Collected data
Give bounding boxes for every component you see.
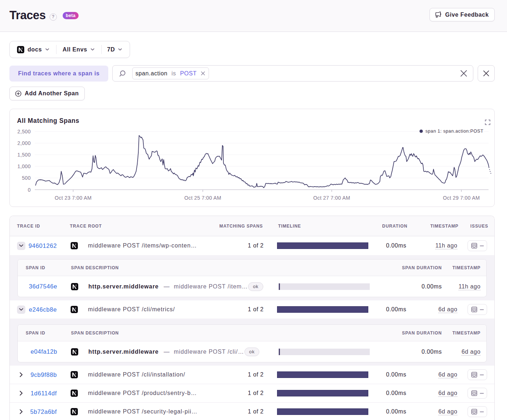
svg-text:500: 500 xyxy=(22,175,31,181)
svg-text:Oct 27 7:00 AM: Oct 27 7:00 AM xyxy=(313,195,350,201)
svg-text:1,500: 1,500 xyxy=(17,152,31,158)
svg-text:Oct 25 7:00 AM: Oct 25 7:00 AM xyxy=(184,195,221,201)
svg-text:2,000: 2,000 xyxy=(17,140,31,146)
svg-text:Oct 23 7:00 AM: Oct 23 7:00 AM xyxy=(55,195,92,201)
svg-text:1,000: 1,000 xyxy=(17,163,31,169)
svg-text:Oct 29 7:00 AM: Oct 29 7:00 AM xyxy=(443,195,480,201)
svg-text:0: 0 xyxy=(28,187,31,193)
svg-text:2,500: 2,500 xyxy=(17,129,31,134)
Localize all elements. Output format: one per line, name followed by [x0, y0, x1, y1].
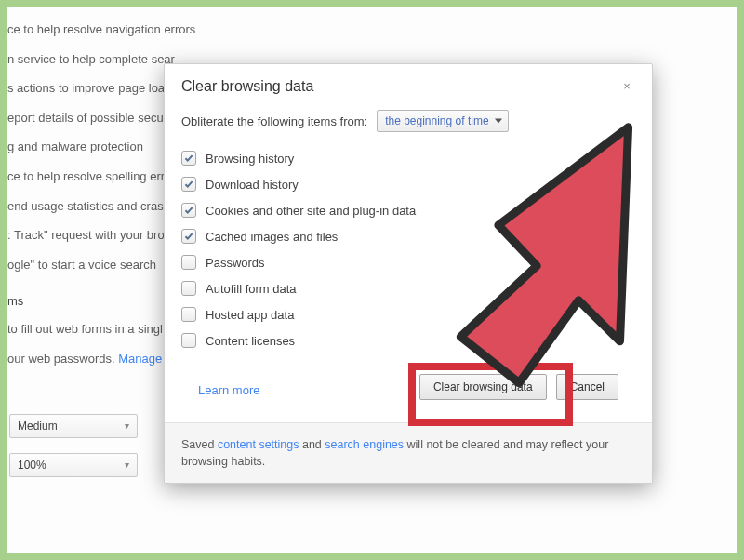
option-label: Passwords [206, 256, 265, 270]
option-label: Hosted app data [206, 308, 294, 322]
font-size-select[interactable]: Medium [9, 414, 138, 438]
option-row: Autofill form data [181, 275, 635, 301]
dialog-footer-note: Saved content settings and search engine… [165, 422, 652, 483]
checkbox[interactable] [181, 151, 196, 166]
option-row: Download history [181, 171, 635, 197]
bg-line: ce to help resolve navigation errors [7, 15, 737, 45]
content-settings-link[interactable]: content settings [218, 438, 299, 451]
checkbox[interactable] [181, 281, 196, 296]
option-row: Cookies and other site and plug-in data [181, 197, 635, 223]
learn-more-link[interactable]: Learn more [198, 383, 259, 397]
clear-browsing-data-dialog: Clear browsing data × Obliterate the fol… [164, 63, 653, 484]
cancel-button[interactable]: Cancel [556, 374, 618, 400]
checkbox[interactable] [181, 229, 196, 244]
checkmark-icon [184, 206, 193, 215]
option-label: Download history [206, 178, 299, 192]
option-label: Browsing history [206, 152, 294, 166]
option-row: Hosted app data [181, 301, 635, 327]
option-label: Autofill form data [206, 282, 297, 296]
checkbox[interactable] [181, 333, 196, 348]
page-zoom-select[interactable]: 100% [9, 453, 138, 477]
option-label: Cookies and other site and plug-in data [206, 204, 416, 218]
time-range-select[interactable]: the beginning of time [377, 110, 508, 132]
obliterate-prompt: Obliterate the following items from: [181, 114, 367, 128]
checkmark-icon [184, 180, 193, 189]
checkbox[interactable] [181, 307, 196, 322]
checkmark-icon [184, 153, 193, 163]
option-label: Cached images and files [206, 230, 338, 244]
dialog-title: Clear browsing data [181, 78, 618, 95]
checkmark-icon [184, 232, 193, 241]
clear-browsing-data-button[interactable]: Clear browsing data [419, 374, 547, 400]
search-engines-link[interactable]: search engines [325, 438, 404, 451]
bg-pw-text: our web passwords. [7, 352, 118, 366]
checkbox[interactable] [181, 177, 196, 192]
option-row: Content licenses [181, 327, 635, 353]
checkbox[interactable] [181, 255, 196, 270]
option-row: Passwords [181, 249, 635, 275]
option-row: Cached images and files [181, 223, 635, 249]
option-label: Content licenses [206, 334, 295, 348]
checkbox[interactable] [181, 203, 196, 218]
option-row: Browsing history [181, 145, 635, 171]
close-icon[interactable]: × [618, 78, 635, 95]
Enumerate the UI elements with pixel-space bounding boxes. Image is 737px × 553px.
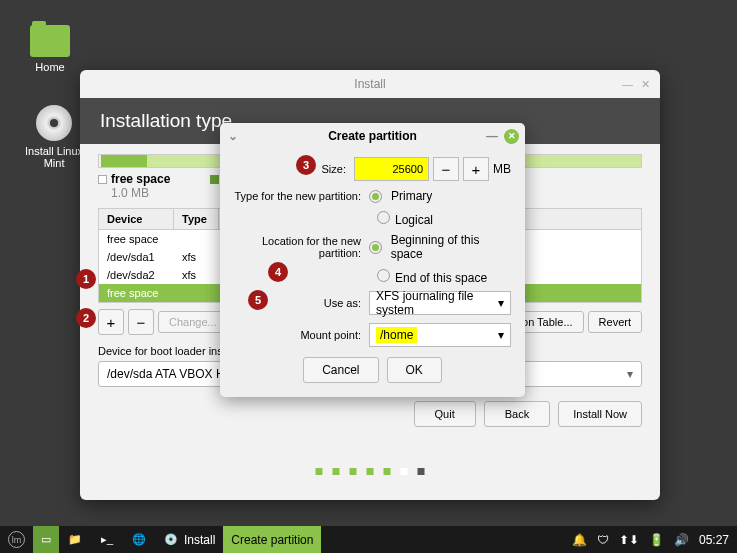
desktop-home-label: Home xyxy=(35,61,64,73)
change-button: Change... xyxy=(158,311,228,333)
mount-label: Mount point: xyxy=(234,329,369,341)
mount-select[interactable]: /home xyxy=(369,323,511,347)
progress-dots xyxy=(316,468,425,475)
install-now-button[interactable]: Install Now xyxy=(558,401,642,427)
collapse-icon[interactable]: ⌄ xyxy=(228,129,238,143)
dialog-title: Create partition xyxy=(328,129,417,143)
col-device[interactable]: Device xyxy=(99,209,174,229)
radio-primary[interactable] xyxy=(369,190,382,203)
annotation-5: 5 xyxy=(248,290,268,310)
minimize-icon[interactable]: — xyxy=(622,78,633,91)
file-manager-button[interactable]: 📁 xyxy=(59,526,91,553)
folder-icon: 📁 xyxy=(67,532,83,548)
folder-icon xyxy=(30,25,70,57)
location-label: Location for the new partition: xyxy=(234,235,369,259)
battery-icon[interactable]: 🔋 xyxy=(649,533,664,547)
show-desktop-button[interactable]: ▭ xyxy=(33,526,59,553)
radio-end[interactable] xyxy=(377,269,390,282)
volume-icon[interactable]: 🔊 xyxy=(674,533,689,547)
ok-button[interactable]: OK xyxy=(387,357,442,383)
terminal-icon: ▸_ xyxy=(99,532,115,548)
globe-icon: 🌐 xyxy=(131,532,147,548)
remove-partition-button[interactable]: − xyxy=(128,309,154,335)
add-partition-button[interactable]: + xyxy=(98,309,124,335)
clock[interactable]: 05:27 xyxy=(699,533,729,547)
desktop-installer-label: Install Linux Mint xyxy=(25,145,83,169)
create-partition-dialog: ⌄ Create partition — ✕ Size: − + MB Type… xyxy=(220,123,525,397)
radio-logical[interactable] xyxy=(377,211,390,224)
window-titlebar: Install — ✕ xyxy=(80,70,660,98)
taskbar-install[interactable]: 💿Install xyxy=(155,526,223,553)
taskbar: lm ▭ 📁 ▸_ 🌐 💿Install Create partition 🔔 … xyxy=(0,526,737,553)
cancel-button[interactable]: Cancel xyxy=(303,357,378,383)
quit-button[interactable]: Quit xyxy=(414,401,476,427)
size-label: Size: xyxy=(234,163,354,175)
network-icon[interactable]: ⬆⬇ xyxy=(619,533,639,547)
disc-icon xyxy=(36,105,72,141)
notifications-icon[interactable]: 🔔 xyxy=(572,533,587,547)
col-type[interactable]: Type xyxy=(174,209,219,229)
browser-button[interactable]: 🌐 xyxy=(123,526,155,553)
close-icon[interactable]: ✕ xyxy=(641,78,650,91)
desktop-installer-icon[interactable]: Install Linux Mint xyxy=(25,105,83,169)
size-decrease-button[interactable]: − xyxy=(433,157,459,181)
desktop-home-icon[interactable]: Home xyxy=(30,25,70,73)
type-label: Type for the new partition: xyxy=(234,190,369,202)
close-icon[interactable]: ✕ xyxy=(504,129,519,144)
window-title: Install xyxy=(354,77,385,91)
mint-logo-icon: lm xyxy=(8,531,25,548)
disc-icon: 💿 xyxy=(163,532,179,548)
annotation-1: 1 xyxy=(76,269,96,289)
minimize-icon[interactable]: — xyxy=(486,129,498,143)
start-menu[interactable]: lm xyxy=(0,526,33,553)
radio-beginning[interactable] xyxy=(369,241,382,254)
size-increase-button[interactable]: + xyxy=(463,157,489,181)
annotation-3: 3 xyxy=(296,155,316,175)
annotation-4: 4 xyxy=(268,262,288,282)
desktop-icon: ▭ xyxy=(38,532,54,548)
size-input[interactable] xyxy=(354,157,429,181)
useas-select[interactable]: XFS journaling file system xyxy=(369,291,511,315)
shield-icon[interactable]: 🛡 xyxy=(597,533,609,547)
taskbar-create-partition[interactable]: Create partition xyxy=(223,526,321,553)
back-button[interactable]: Back xyxy=(484,401,550,427)
annotation-2: 2 xyxy=(76,308,96,328)
revert-button[interactable]: Revert xyxy=(588,311,642,333)
terminal-button[interactable]: ▸_ xyxy=(91,526,123,553)
size-unit: MB xyxy=(493,162,511,176)
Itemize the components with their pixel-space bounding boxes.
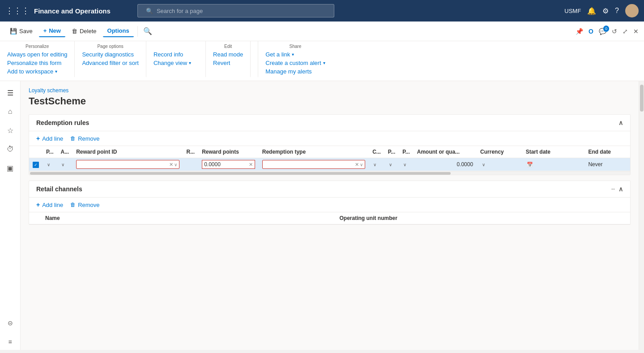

What you need to do: With "Create" as the string to match, show every line of the entries above that has it.

Exercise result:
dialog-title: Create partition xyxy=(328,129,417,143)
create-partition-dialog: ⌄ Create partition — ✕ Size: − + MB Type… xyxy=(220,123,525,397)
taskbar: lm ▭ 📁 ▸_ 🌐 💿Install Create partition 🔔 … xyxy=(0,526,737,553)
taskbar-create-partition[interactable]: Create partition xyxy=(223,526,321,553)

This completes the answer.